RuntimeError: Output size is too small for torch v1.3.1

Hi! I have a strange runtime problem when using torch v1.3.1 to run this code

import torch
import hiddenlayer


class LeNet5(torch.nn.Module):
    
    def __init__(self):
        
        super(LeNet5, self).__init__()
        
        self.convnet = torch.nn.Sequential(
            # Conv Block 1
            torch.nn.Conv2d(
                in_channels=1,
                out_channels=6,
                kernel_size=(5, 5),
                stride=1,
                bias=True
            ),
            torch.nn.ReLU(),
            torch.nn.MaxPool2d(
                kernel_size=(2, 2),
                stride=2
            ),
            # Conv Block 2
            torch.nn.Conv2d(
                in_channels=6,
                out_channels=16,
                kernel_size=(5, 5),
                stride=1,
                bias=True
            ),
            torch.nn.ReLU(),
            torch.nn.MaxPool2d(
                kernel_size=(2, 2),
                stride=2
            ),
            # Conv Block 3
            torch.nn.Conv2d(
                in_channels=16,
                out_channels=120,
                kernel_size=(5, 5),
                stride=1,
                bias=True
            ),
            torch.nn.ReLU(),
            torch.nn.MaxPool2d(
                kernel_size=(2, 2),
                stride=2
            )
        )
        
        self.fcn = torch.nn.Sequential(
            # Fully Connected Layer 1
            torch.nn.Linear(
                in_features=120,
                out_features=84,
                bias=True
            ),
            torch.nn.ReLU(),
            # Classifier Layer 2
            torch.nn.Linear(
                in_features=84,
                out_features=10,
                bias=True
            ),
            torch.nn.Softmax(dim=1)
        )

    def forward(self, batch):
        ret = self.convnet(batch)
        ret = ret.view(batch.size(0), -1)
        ret = self.fcn(ret)
        return ret

hiddenlayer.build_graph(LeNet5(), torch.zeros(1, 1, 32, 32)) # 1 image, greyscaled (1-channeled), 32 over 32

The error itself:


---------------------------------------------------------------------------
RuntimeError                              Traceback (most recent call last)
<ipython-input-4-844794a5d10c> in <module>()
      2 
      3 
----> 4 hiddenlayer.build_graph(LeNet5(), torch.zeros(1, 1, 32, 32)) # 1 image, shape-1, because greyscaled, 32 over 32

15 frames
/usr/local/lib/python3.6/dist-packages/torch/nn/functional.py in _max_pool2d(input, kernel_size, stride, padding, dilation, ceil_mode, return_indices)
    486         stride = torch.jit.annotate(List[int], [])
    487     return torch.max_pool2d(
--> 488         input, kernel_size, stride, padding, dilation, ceil_mode)
    489 
    490 max_pool2d = boolean_dispatch(

RuntimeError: Given input size: (120x1x1). Calculated output size: (120x0x0). Output size is too small

However, when I run the same code with pytorch 1.1.0 - there is no error, the graph is generated with no problem.
Please, advise what can be the issue with v1.3.1 and how to solve it?
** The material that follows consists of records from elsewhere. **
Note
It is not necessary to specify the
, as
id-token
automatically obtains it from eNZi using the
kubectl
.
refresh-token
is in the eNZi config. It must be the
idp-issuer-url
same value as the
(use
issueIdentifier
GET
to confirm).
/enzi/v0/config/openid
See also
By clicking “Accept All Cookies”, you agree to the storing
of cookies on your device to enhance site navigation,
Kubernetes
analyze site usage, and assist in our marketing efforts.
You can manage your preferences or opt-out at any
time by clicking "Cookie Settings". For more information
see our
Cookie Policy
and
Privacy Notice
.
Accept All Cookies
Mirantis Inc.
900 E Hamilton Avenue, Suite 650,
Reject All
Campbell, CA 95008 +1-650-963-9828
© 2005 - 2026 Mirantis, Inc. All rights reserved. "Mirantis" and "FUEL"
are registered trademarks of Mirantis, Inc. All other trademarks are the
I think you should try to isolate this error. I personally don’t know how to reproduce this easily because of the import hiddenlayer dependency.
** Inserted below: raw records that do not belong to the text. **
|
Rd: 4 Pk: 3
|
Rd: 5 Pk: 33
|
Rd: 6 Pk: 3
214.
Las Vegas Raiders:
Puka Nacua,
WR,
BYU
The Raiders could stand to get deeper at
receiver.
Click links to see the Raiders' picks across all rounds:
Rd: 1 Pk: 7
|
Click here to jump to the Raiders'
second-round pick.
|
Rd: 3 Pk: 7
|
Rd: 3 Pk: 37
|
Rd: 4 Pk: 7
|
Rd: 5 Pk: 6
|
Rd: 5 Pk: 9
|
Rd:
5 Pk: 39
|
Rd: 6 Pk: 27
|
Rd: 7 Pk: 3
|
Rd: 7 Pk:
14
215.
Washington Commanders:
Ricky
I mean: write an almost-dependency-free script that runs correctly on torch 1.1.0 and throws an error on torch 1.3.1. The script should only use very common libraries, like torch or numpy.
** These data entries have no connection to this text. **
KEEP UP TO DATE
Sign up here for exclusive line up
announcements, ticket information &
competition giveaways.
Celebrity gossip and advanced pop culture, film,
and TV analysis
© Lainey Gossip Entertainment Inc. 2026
Indeed, you’re right. But the Error itself rise only while using hiddenlayer library with torch 1.3.1, and doesn’t arise while using hiddenlayer library with torch 1.1.0. So, probably in torch 1.3.1 there is different graph construction procedure or something else is changed, that affects how hiddenlayer library responds. That is what I want to understand and fix.